Narbonnaise

Quel degré d’interventionnisme pour quelles espèces?

 

Espaces naturels n°55 - juillet 2016

Le Dossier

Emmanuelle Romet, 
Conservatrice RNR Île Sainte-Lucie

Dans les anciens salins de Sainte-Lucie, s'est posée la question de la place à laisser aux dynamiques naturelles. Entre objectifs de gestion et attachement au paysage, l'élaboration du plan de gestion a permis de mettre les questions sur la table.

La digue à la mer impacte la connexion entre le côté plage et le côté anciens salins.

La digue à la mer impacte la connexion entre le côté plage et le côté anciens salins. © Mario Klesczewski (CEN LR)

Suite à la dégradation des ouvrages hydrauliques et des digues dans les anciens salins de la Réserve naturelle régionale de Sainte-Lucie, les gestionnaires– Parc naturel régional de la Narbonnaise en Méditerranée et commune de Port-La Nouvelle – se sont trouvés dans l’impossibilité de gérer le site, propriété du Conservatoire du littoral, tel que prévu initialement. Il s'agissait de favoriser les Sternes naines et autres laro-limicoles par la création d’îlots de reproduction accompagnée d’une gestion précise des niveaux d’eau.

La mise en valeur d'un important patrimoine floristique dans la partie nord des salins et le nouveau contexte hydraulique posent de nouveau la question des objectifs et moyens de gestion pour les salins. Toutefois, cette question est réfléchie à l'échelle du lido, salins et plage, la plupart des espèces et habitats étant communs aux deux espaces. La plage, séparée des salins par une « digue à la mer » présente une dynamique de milieux et un patrimoine floristique remarquable. Dunes mobiles, dunes grises, steppes salées, fourrés halophiles méditerranéens – appelées sansouïres dans la région – et prés salés s'y succèdent et la présence d’une dizaine d’espèces patrimoniales comme le très rare Statice diffus, la grande Lavande de mer, la Loeflingie d’Espagne est constatée.

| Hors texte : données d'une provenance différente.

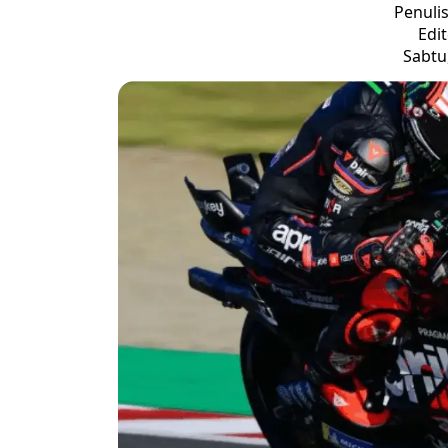
Penuli
Edi
Sabtu,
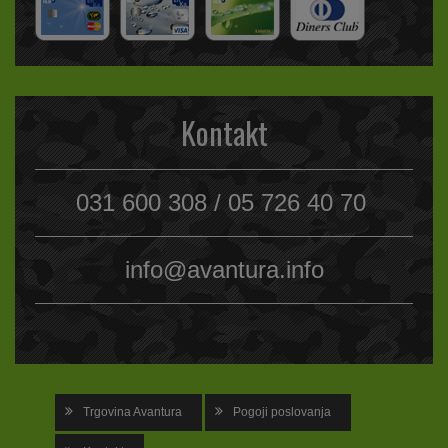
Kontakt
031 600 308 / 05 726 40 70
info@avantura.info
Trgovina Avantura
Pogoji poslovanja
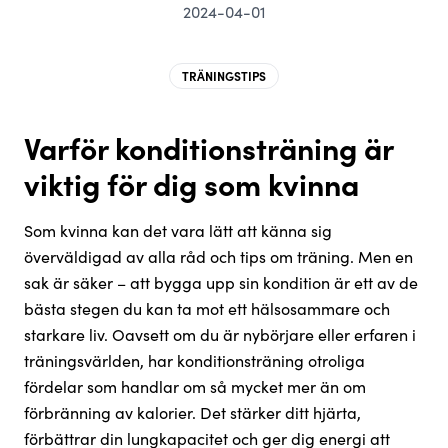
2024-04-01
TRÄNINGSTIPS
Varför konditionsträning är
viktig för dig som kvinna
Som kvinna kan det vara lätt att känna sig
överväldigad av alla råd och tips om träning. Men en
sak är säker – att bygga upp sin kondition är ett av de
bästa stegen du kan ta mot ett hälsosammare och
starkare liv. Oavsett om du är nybörjare eller erfaren i
träningsvärlden, har konditionsträning otroliga
fördelar som handlar om så mycket mer än om
förbränning av kalorier. Det stärker ditt hjärta,
förbättrar din lungkapacitet och ger dig energi att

Dans l’optique du futur plan de gestion de la RNR, trois scénarios possibles pour les anciens salins sont identifiés : « Vers des paysages de sansouïres », scénario de libre évolution des milieux mis en eau par les précipitations et coups de mer ; « Maintien des paysages de salins », scénario qui vise l’accueil des laro-limicoles et nécessite la remise en état complète des infrastructures de pompage et de digues ; « Paysages de sansouïres au nord et de salins au sud », c’est-à-dire un scénario mixte.

Chaque option fait l’objet d’une prospective de l’évolution des enjeux écologiques (CEN LR) et d’une analyse hydraulique.

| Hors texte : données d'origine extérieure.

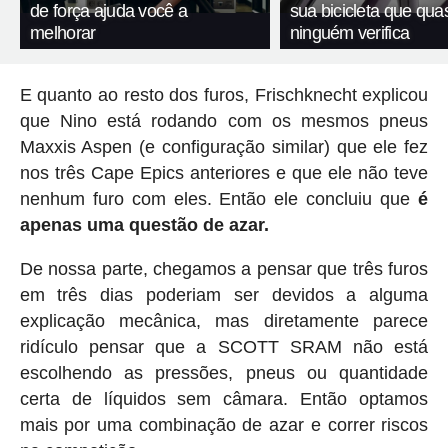
de força ajuda você a
sua bicicleta que qua
melhorar
ninguém verifica
E quanto ao resto dos furos, Frischknecht explicou
que Nino está rodando com os mesmos pneus
Maxxis Aspen (e configuração similar) que ele fez
nos três Cape Epics anteriores e que ele não teve
nenhum furo com eles. Então ele concluiu que
é
apenas uma questão de azar.
De nossa parte, chegamos a pensar que três furos
em três dias poderiam ser devidos a alguma
explicação mecânica, mas diretamente parece
ridículo pensar que a SCOTT SRAM não está
escolhendo as pressões, pneus ou quantidade
certa de líquidos sem câmara. Então optamos
mais por uma combinação de azar e correr riscos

À l’issue d’une année de travail étroit entre les gestionnaires, le comité consultatif et les scientifiques (CSRPN, conseil scientifique commun au PNR et à la RNR, et conseil du Conservatoire du littoral), le scénario mixte est retenu.

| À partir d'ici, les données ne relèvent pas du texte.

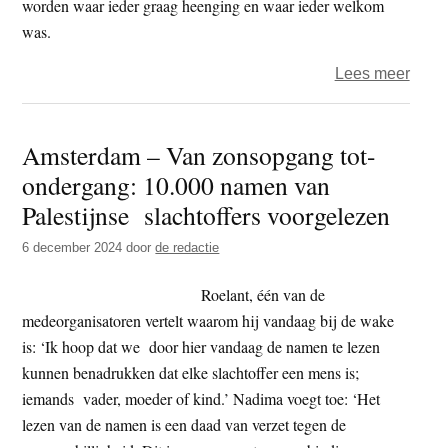
worden waar ieder graag heenging en waar ieder welkom
aan
was.
stille
over
Lees meer
diplo
Rona
–
Amsterdam – Van zonsopgang tot-
Een
ondergang: 10.000 namen van
ster
in
Palestijnse slachtoffers voorgelezen
Beth
6 december 2024
door
de redactie
Roelant, één van de
medeorganisatoren vertelt waarom hij vandaag bij de wake
is: ‘Ik hoop dat we door hier vandaag de namen te lezen
kunnen benadrukken dat elke slachtoffer een mens is;
iemands vader, moeder of kind.’ Nadima voegt toe: ‘Het
lezen van de namen is een daad van verzet tegen de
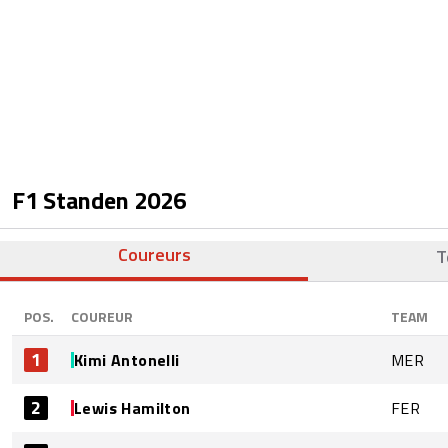
F1 Standen
2026
Coureurs
T
POS.
COUREUR
TEAM
1
Kimi Antonelli
MER
2
Lewis Hamilton
FER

Au nord, la disparition progressive de la digue à la mer ouvre la perspective de la restauration d’une unité écologique cohérente, permettant le repli des très forts enjeux environnementaux de la plage face à l’élévation prévisible du niveau de la mer. La remise en état du sud des salins contribuera, quant à elle, à l’indispensable maillage de sites propices aux laro-limicoles à l’échelle de la côte méditerranéenne. Le scénario sera mis en oeuvre dans le cadre des mesures compensatoires liées à l’extension du port, limitrophe de la réserve. Ainsi, un nouvel avenir se dessine pour le lido, où la non-intervention favorable aux processus naturels côtoie une gestion en faveur d’un groupe d’espèces emblématiques, tout en satisfaisant la population locale, attachée aux paysages saliniers.